Según un vocero no autorizado del Ministerio de las Comunas, que manifestó estar interesado en aclarar la situación irregular que se produjo con la tardanza en la entrega de los alimentos, lo que ocurrió fue simple y llanamente el típico retraso característico de todo cambio de riendas en la administración pública, “la nueva directora se encontró con tareas y demandas que toma tiempo asumir, no se pueden resolver los problemas de un día para otro, menos en una institución con tantas atribuciones y responsabilidades, hay que tener paciencia”.

Según su testimonio, el retraso en la entrega de más de 400 cajas Clap obedeció a la carencia de transporte para traerlas hasta Tucupita, “ha transcurrido un mes, durante ese tiempo hemos tratado de ubicar una institución con camión cava en Tucupita que nos lo preste o facilite, y no la hemos conseguido”.

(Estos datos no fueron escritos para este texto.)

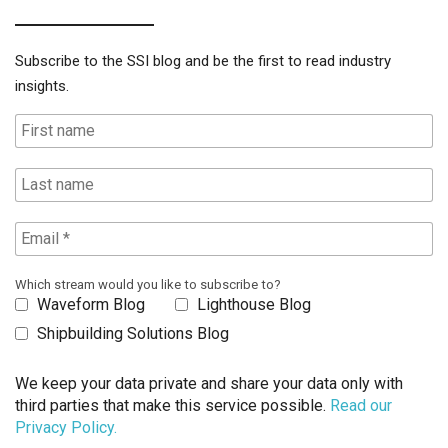
Subscribe to the SSI blog and be the first to read industry
insights.
Which stream would you like to subscribe to?
Waveform Blog
Lighthouse Blog
Shipbuilding Solutions Blog
We keep your data private and share your data only with
third parties that make this service possible.
Read our
Privacy Policy.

“Contactamos a los representantes de la empresa Transdelta para que nos alquilaran un vehículo, sin embargo no se pudo, se nos explico que la comida debe estar protegida y bajo una cubierta solida, no se puede autorizar su traslado en vehículos que la exhiban y carezcan de revestimiento que le brinde resguardo, son medidas de seguridad”, indicó la fuente.

“Los alimentos están en Clarines y su traslado es muy costoso en vehículos privados, tanto que cuesta mucho más moverlos que el propio costo de los alimentos, creo que los trabajadores lo comprendieron y entienden que estamos tan preocupados como ellos en que vengan, también nosotros somos afectados”, señaló.

“A los trabajadores que reclamaban se les explicó lo que ocurría y fuimos con ellos a buscar un camión, pudiendo ver que no lo conseguimos, continuaremos tocando puertas hasta que esto se resuelva, nuestro personal es lo primero, a ellos nos debemos y se lo vamos a demostrar”, finalizó.